Jeudi 6 janvier (6 janvier 1876)

Cosima Wagner Journaux

R. a rêvé qu’il devait diriger la Neuvième Symphonie à Dresde ou à Munich, qu’auparavant il avait faim et passait par un restaurant de gare où il se commandait quelques saucisses de Francfort; revenant les chercher, il voyait deux hommes en train de les manger; la personne qui était au buffet lui répondait avec impertinence, tout comme l’aubergiste qui lui refusait non seulement ses saucisses, mais aussi de la bière; R. protestait très vivement, essayait ensuite de les apaiser de bonnes paroles apaisantes, mais tout cela en vain. Il quitte enfin l’établissement en jurant, arrive dans la salle elle-même, passe devant l’orchestre qui l’accueille par des applaudissements ; il faut ensuite qu’il escalade des obstacles, il se fie à son adresse, mais il arrive devant un vide trop grand; comme il ne peut pas sauter, il se réveille !… Il me dit : il suffit que la puissance intellectuelle soit empêchée par des expériences négatives d’exercer l’activité pour laquelle elle est faite pour que les démons s’emparent d’elle et pour qu’elle ne produise plus que des images horribles !…

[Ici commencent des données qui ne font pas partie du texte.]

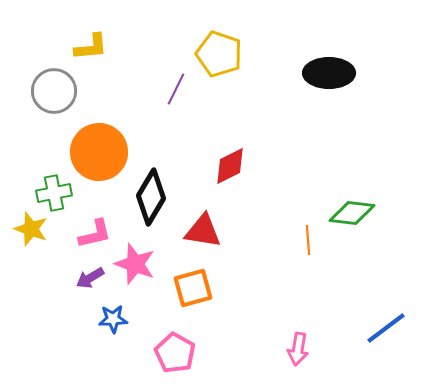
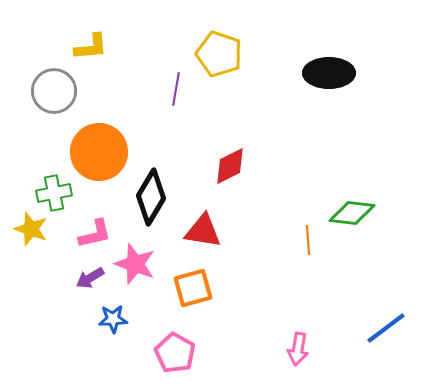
purple line: rotated 16 degrees counterclockwise
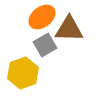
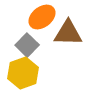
brown triangle: moved 1 px left, 4 px down
gray square: moved 18 px left; rotated 15 degrees counterclockwise
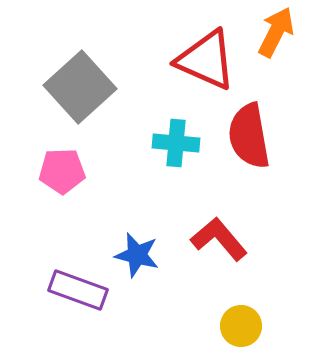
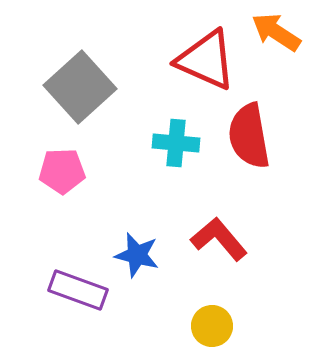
orange arrow: rotated 84 degrees counterclockwise
yellow circle: moved 29 px left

Je prends des décisions au sujet de ma Daniella; je garde Blandine à la maison. Nous commençons le « Pèlerin [1] » de Lope de Vega, nous n’y trouvons aucun plaisir et nous prenons un conte de Boccace. — 

Le baron Seydlitz nous annonce qu’il est allé voir la baronne von Schleinitz qu’il a trouvée non pas abattue, mais joyeuse et pleine d’espoir ; elle m’aurait, dit-il, déjà envoyé un télégramme ; je ne reçois aucun télégramme! — – M. O. von Wesendonck annonce qu’il ne peut pas nous faire d’avance.


[1] „Le Pèlerin dans sa patrie » de Lope de Vega.